» **INSTRUCTIONS TO FOLLOW**
Your task is to output the listing word for word, with pictures excluded.
====
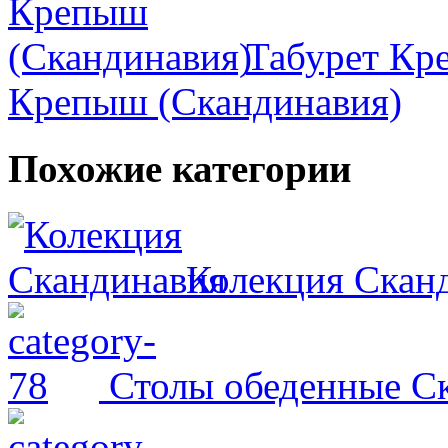
Табурет Кр
Крепыш (Скандинавия)
Похожие категории
Колекция Скан
Столы обеденные С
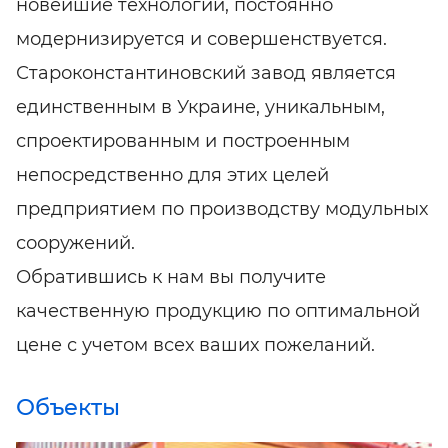
новейшие технологии, постоянно
модернизируется и совершенствуется.
Староконстантиновский завод является
единственным в Украине, уникальным,
спроектированным и построенным
непосредственно для этих целей
предприятием по производству модульных
сооружений.
Обратившись к нам вы получите
качественную продукцию по оптимальной
цене с учетом всех ваших пожеланий.
Объекты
====
» **RESPONSE BELOW**
Табурет Кр
Крепыш (Скандинавия)
Похожие категории
Колекция Скан
Столы обеденные С
новейшие технологии, постоянно
модернизируется и совершенствуется.
Староконстантиновский завод является
единственным в Украине, уникальным,
спроектированным и построенным
непосредственно для этих целей
предприятием по производству модульных
сооружений.
Обратившись к нам вы получите
качественную продукцию по оптимальной
цене с учетом всех ваших пожеланий.
Объекты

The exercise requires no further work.